21 de set de 2012

Três formas de falar da JMJ

Durante os quinze dias dos Jogos Olímpícos de Londres, apenas 900 mil espectadores utilizaram os transportes públicos da cidade. Por outro lado, é de se supor que o número será muito inferior no Rio de Janeiro durante a Copa do Mundo de 2014, pois o evento será restrito a jogos no Maracanã.

Nesse contexto, é sintomática, embora não é surpreendente, a pouca ênfase que se tem dado à próxima Jornada Mundial da Juventude na mídia, que atrairá no mínimo um milhão e meio de pessoas de todos os países para ficarem quatro dias na cidade. Ou seja, um evento de impacto muito maior, tanto numérico quanto em termos de valores.

Não surpreende. Como também não surpreendem as estatísticas sobre a redução do número de católicos no país. A redução é evidente. Contudo, “evidente” significa aparente. Explico-me.

Vivemos num mundo de aparência. Todos tentamos aparentar ser melhores do que somos; o que não é mau, já que por causa desse esforço, talvez realmente melhoremos um pouco. E quem vende tenta fazer sua oferta aparentar qualidade, e quem pechincha tenta aparentar desinteresse, etc.

E a Globo tenta de modo cínico aparentar respeito pela Igreja Católica exibindo o recém-lançado hino da Jornada na despedida do Fantástico. E os “católicos engajados” tentam de modo artificial manifestar uma penetração social que não possuem mediante #hashtags no Twitter e curtições no Youtube.
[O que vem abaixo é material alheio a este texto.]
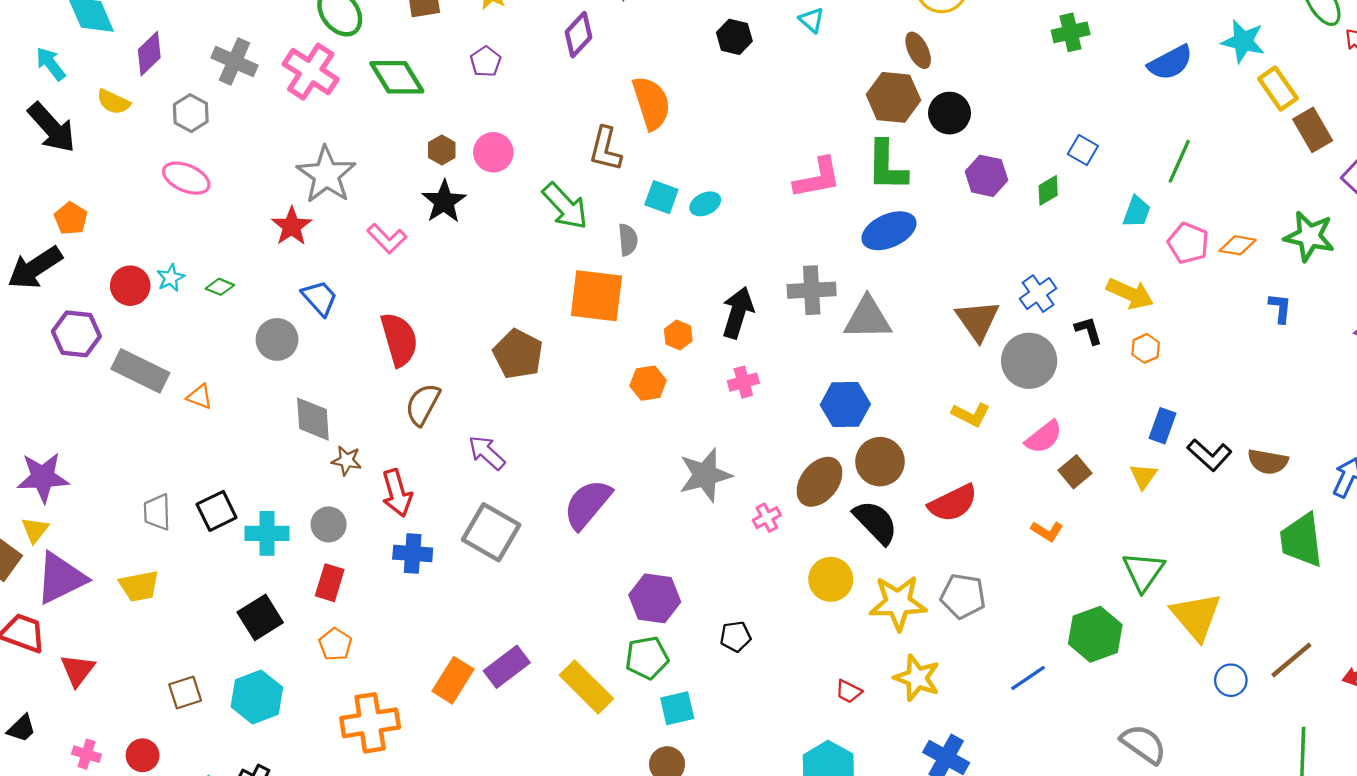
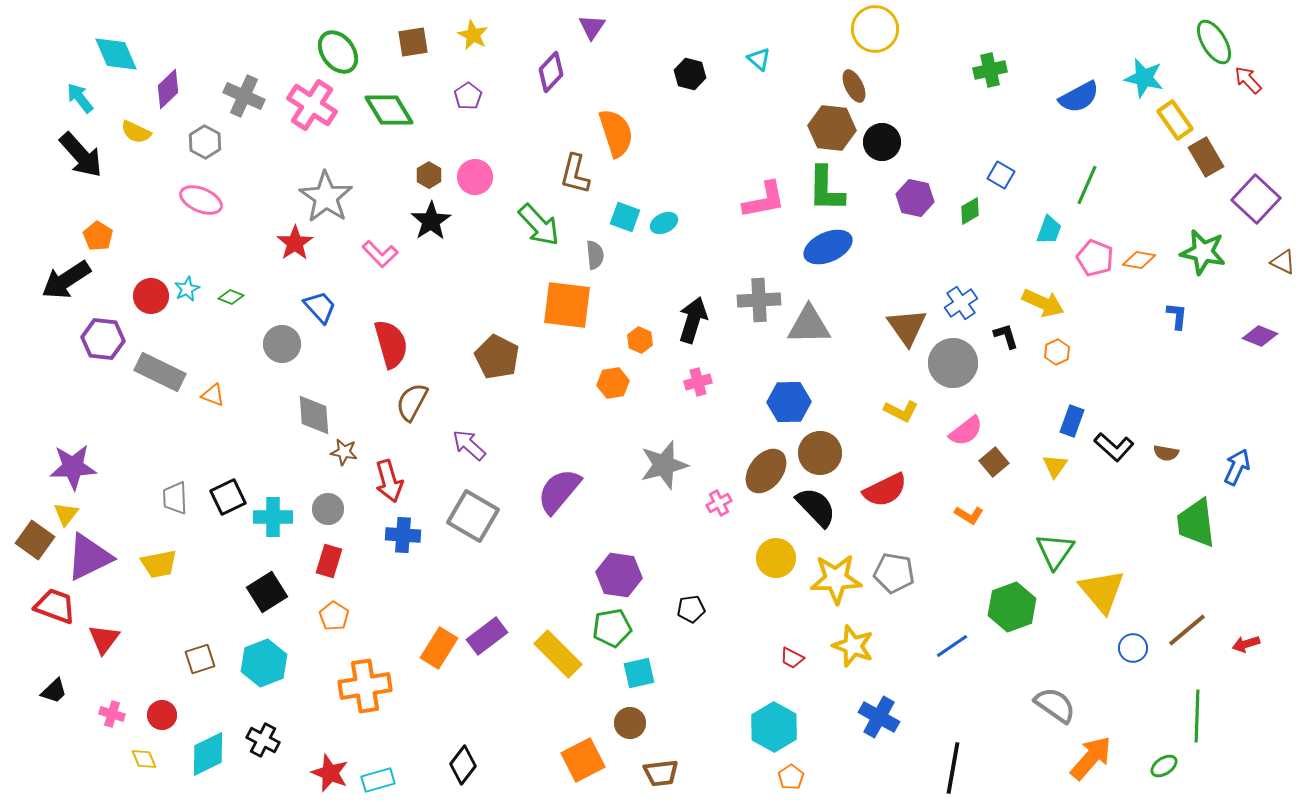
brown semicircle: (1268, 462) -> (1166, 453), size x0.7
Nada disso é mau. Tudo isso é sim uma maravilhosa oportunidade de descobrir a paixão por comunicar.

Nesse aprendizado tão curto — pois a JMJ está às portas! —, é urgente levar em conta três coisas ao explicar a JMJ para nossos amigos:

1) A JMJ é para todo mundo, justamente porque é “católica”, universal. Enquanto cismarem em etiquetá-la de “coisa de igreja”, será mesmo um fiasco. Ninguém hoje em sã consciência suporta esse ar rarefeito de sacristia.

2) Os “católicos engajados” precisam abdicar de demarcar território midiático. A população brasileira continua sendo católica, ainda que a maioria seja de católicos à deriva. Uma análise meramente sociológica, de observação externa, que nivela denominações de fundo de quintal com a Igreja é uma aberração estatística. Por isso, ser “missionário” fazendo guetos cibernéticos é contraproducente: apenas aprofunda o sentimento de alheamento dos que estão longe. Portanto, encantar com a JMJ, sem “panfletar” a JMJ.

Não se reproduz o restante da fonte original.